**WORK REQUEST:**
When a line in the listing below contains the word "hscroll", return a copy of that line.
[EXTRACTED DATA — start]
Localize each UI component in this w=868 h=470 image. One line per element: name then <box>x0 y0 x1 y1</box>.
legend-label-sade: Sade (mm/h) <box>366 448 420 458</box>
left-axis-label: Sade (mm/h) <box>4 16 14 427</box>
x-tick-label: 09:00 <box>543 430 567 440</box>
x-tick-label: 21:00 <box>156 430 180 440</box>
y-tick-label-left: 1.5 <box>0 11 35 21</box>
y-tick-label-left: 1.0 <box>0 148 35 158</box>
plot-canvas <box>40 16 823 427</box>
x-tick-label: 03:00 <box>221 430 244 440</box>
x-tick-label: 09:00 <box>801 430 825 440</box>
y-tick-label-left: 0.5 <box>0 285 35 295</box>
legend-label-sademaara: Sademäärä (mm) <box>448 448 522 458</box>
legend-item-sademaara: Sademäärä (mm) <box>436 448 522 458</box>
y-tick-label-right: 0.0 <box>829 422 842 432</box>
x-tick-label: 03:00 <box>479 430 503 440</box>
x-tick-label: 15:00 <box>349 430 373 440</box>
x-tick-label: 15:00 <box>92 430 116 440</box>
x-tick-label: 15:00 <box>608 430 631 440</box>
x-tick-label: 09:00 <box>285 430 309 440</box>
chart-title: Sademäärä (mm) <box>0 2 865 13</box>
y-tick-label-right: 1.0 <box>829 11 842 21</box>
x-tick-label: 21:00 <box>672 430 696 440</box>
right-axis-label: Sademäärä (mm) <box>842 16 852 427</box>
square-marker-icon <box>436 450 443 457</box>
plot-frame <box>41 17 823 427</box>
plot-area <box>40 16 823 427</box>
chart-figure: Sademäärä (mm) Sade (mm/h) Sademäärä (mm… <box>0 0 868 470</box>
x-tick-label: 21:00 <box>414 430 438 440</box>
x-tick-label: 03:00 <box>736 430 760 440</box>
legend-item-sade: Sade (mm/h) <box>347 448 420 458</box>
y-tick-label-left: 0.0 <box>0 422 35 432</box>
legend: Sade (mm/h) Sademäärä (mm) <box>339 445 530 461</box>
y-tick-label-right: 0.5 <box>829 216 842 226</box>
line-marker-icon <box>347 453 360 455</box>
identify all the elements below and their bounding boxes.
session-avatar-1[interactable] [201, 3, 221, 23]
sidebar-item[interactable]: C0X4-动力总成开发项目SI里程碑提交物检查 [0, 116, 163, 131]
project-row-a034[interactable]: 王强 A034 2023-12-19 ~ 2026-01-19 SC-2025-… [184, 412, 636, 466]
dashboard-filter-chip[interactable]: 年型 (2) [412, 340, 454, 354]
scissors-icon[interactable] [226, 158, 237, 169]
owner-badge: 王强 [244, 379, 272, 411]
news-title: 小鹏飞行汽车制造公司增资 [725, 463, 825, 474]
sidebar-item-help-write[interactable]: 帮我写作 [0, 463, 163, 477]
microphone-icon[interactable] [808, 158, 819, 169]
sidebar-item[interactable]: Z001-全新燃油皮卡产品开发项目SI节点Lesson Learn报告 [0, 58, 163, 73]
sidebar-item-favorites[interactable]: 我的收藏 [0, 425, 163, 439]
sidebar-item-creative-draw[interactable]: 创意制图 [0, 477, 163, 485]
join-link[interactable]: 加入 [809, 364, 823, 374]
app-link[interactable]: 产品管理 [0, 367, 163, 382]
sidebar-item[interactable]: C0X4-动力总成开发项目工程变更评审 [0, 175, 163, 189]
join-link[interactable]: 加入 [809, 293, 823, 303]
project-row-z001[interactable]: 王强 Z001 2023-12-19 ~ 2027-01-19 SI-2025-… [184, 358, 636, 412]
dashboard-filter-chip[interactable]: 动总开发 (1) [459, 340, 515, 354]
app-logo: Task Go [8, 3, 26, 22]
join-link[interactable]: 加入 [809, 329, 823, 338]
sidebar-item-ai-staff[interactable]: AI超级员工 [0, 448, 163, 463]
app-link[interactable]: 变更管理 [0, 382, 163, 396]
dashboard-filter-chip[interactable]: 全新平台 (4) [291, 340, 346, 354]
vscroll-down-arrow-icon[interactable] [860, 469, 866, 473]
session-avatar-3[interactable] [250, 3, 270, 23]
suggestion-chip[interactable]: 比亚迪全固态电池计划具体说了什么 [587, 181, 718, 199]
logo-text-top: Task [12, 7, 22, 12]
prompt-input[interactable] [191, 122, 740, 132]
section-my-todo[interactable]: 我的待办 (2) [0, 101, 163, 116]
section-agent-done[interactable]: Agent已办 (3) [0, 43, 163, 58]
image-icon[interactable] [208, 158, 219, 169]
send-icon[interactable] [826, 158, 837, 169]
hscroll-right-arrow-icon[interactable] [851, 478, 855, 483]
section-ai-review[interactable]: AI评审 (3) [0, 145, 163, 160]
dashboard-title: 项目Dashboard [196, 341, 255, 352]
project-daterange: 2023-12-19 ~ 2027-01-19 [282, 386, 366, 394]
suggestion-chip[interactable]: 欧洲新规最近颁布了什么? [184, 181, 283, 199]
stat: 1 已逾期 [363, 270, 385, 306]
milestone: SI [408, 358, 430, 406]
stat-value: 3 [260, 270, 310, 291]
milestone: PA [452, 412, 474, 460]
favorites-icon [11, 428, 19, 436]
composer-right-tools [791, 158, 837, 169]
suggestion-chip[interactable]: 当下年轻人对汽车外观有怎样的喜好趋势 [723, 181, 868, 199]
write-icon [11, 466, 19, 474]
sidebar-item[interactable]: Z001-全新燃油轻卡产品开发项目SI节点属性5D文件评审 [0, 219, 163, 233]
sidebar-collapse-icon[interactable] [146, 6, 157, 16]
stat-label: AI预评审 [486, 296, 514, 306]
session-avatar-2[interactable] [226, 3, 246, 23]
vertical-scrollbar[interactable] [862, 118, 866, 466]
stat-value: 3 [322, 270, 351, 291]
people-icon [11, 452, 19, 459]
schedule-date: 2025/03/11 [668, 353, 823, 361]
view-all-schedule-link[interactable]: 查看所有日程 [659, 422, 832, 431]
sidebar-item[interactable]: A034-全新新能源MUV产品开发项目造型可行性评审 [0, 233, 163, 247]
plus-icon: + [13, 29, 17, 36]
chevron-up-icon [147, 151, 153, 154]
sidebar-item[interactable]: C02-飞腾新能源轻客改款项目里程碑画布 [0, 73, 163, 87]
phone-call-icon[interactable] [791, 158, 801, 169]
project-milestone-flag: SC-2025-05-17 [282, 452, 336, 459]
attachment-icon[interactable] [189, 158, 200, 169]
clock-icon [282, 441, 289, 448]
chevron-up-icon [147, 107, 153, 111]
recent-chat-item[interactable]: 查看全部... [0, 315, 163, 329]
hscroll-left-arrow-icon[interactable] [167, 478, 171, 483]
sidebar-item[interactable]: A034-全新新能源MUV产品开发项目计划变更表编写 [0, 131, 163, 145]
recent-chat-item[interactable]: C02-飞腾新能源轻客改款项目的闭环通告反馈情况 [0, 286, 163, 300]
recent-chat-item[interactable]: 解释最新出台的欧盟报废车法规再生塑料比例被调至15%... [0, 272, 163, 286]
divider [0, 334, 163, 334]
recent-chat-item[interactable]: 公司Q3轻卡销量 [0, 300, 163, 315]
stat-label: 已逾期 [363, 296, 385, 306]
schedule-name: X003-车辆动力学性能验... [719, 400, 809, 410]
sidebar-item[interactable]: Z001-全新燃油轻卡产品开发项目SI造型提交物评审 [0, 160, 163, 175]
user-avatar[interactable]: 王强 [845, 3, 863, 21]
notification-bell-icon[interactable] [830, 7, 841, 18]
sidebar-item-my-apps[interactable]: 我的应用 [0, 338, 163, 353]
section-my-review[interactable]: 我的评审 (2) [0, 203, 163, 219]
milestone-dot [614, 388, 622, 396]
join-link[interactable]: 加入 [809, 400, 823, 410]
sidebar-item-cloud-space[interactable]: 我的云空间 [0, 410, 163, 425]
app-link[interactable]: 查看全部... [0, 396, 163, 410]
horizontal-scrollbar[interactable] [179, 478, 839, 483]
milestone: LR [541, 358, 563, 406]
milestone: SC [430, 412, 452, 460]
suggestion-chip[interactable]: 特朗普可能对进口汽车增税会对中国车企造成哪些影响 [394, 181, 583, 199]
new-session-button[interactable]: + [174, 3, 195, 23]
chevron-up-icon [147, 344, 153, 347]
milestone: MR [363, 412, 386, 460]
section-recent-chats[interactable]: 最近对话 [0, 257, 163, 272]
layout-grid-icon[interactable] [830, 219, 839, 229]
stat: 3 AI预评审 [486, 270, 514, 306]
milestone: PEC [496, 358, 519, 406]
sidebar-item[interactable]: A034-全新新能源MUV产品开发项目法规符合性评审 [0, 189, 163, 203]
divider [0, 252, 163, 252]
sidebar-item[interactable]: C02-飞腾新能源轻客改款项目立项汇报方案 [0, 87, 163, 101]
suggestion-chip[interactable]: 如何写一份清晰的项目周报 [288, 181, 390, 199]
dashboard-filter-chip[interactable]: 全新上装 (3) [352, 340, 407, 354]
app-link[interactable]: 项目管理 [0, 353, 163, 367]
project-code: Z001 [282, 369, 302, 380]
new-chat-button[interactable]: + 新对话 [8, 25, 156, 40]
[EXTRACTED DATA — finish]
**OUTPUT FOR THIS TASK:**
hscroll-right-arrow-icon[interactable] [851, 478, 855, 483]
hscroll-left-arrow-icon[interactable] [167, 478, 171, 483]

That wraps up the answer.